Friday, 10 August 2018



Gajalakshmi Paramasivam

10 August 2018

Foreign Judgment on Australians?

[I visited 14 prisons across Australia, and heard story after story of Indigenous people with disabilities, whose lives have been cycles of abuse and imprisonment, without effective support. The result is Australia’s prisons are disproportionately full of Indigenous people.] Kriti Sharma of Human Rights Watch – in her report ‘The Nightmare Lives of Indigenous Prisoners in Australia’


Taken as a community, Indigenous Australians have also committed similar atrocities. Magistrate Pat O’Shane – of the Indigenous community for example unlawfully ordered  me to go to prison for one year . The alleged offence was Trespass. I had the lawful right to be at the University of NSW. But the Indigenous lady sent me to prison – not caring about my rights as an Australian and the disability as a current migrant. In prison, other female prisoners – Indigenous as well as Non-Indigenous, shared their experiences with me. None of the Indigenous Australian prisoners complained of discrimination. Hence I do not identify with the above report. Taken as a community – perpetrators dilute the victims’ entitlements.

I find the report unreliable – due to lack of commonness felt with the prisoners. Dr Kriti Sharma, is an outsider to the Australian system. I lived and worked as an Australian and endured pain as an Australian worker,  to have the subjective connection and the authority to criticize my seniors in the Australian system. Outsiders have no right to publish outcomes – without independent, public, objectively measurable outcomes produced by us. The methodology is seriously flawed.
Human Rights Watch expresses opinions on Sri Lankan war outcomes also. The evidence regarding the internal outcomes during the 2009 war were passed on by Sinhalese soldiers who had positive humanitarian value. Tamil soldiers have failed to demonstrate similar shame about their side. It is when we identify with our own weaknesses that we have recourse to lasting solution.
We have the duty to wait until Indigenous Australians reveal the suffering of their community prisoners.

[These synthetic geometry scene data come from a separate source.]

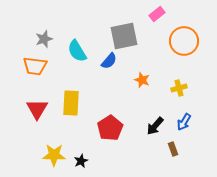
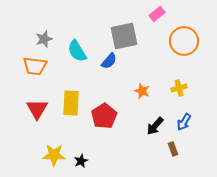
orange star: moved 11 px down
red pentagon: moved 6 px left, 12 px up
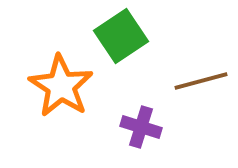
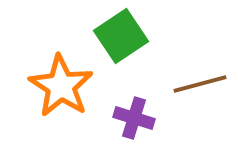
brown line: moved 1 px left, 3 px down
purple cross: moved 7 px left, 9 px up
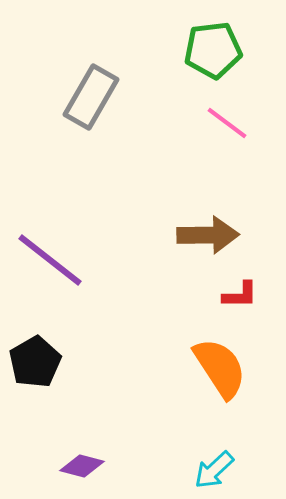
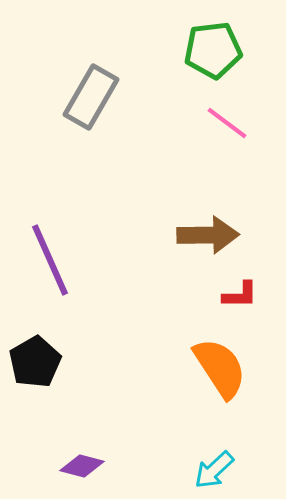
purple line: rotated 28 degrees clockwise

It is a human right that we are all entitled to. The entitlement is developed through shared ownership. When I was unjustly sent to prison and was labelled as a mentally ill person – only my immediate family supported me. The Australian Tamil community did not. They probably considered the suffering of refugees to be greater than mine. But to me the Truth is that our pain is relative to our investment in the issue – in this instance our sense of independence/sovereignty.

If the suffering of Indigenous Australians is greater than that of the Tamil refugees – then Australian Tamil leaders have the duty to discourage Indigenous Tamils from  coming  to Australia and not complain when they are sent back to Sri Lanka. Since they do complain – one is entitled to conclude that with all its faults – Australia is a better place for Indigenous communities than Sri Lanka. Human Rights evaluations by outsiders need to be done in a global context – through global principles and not on one to one basis.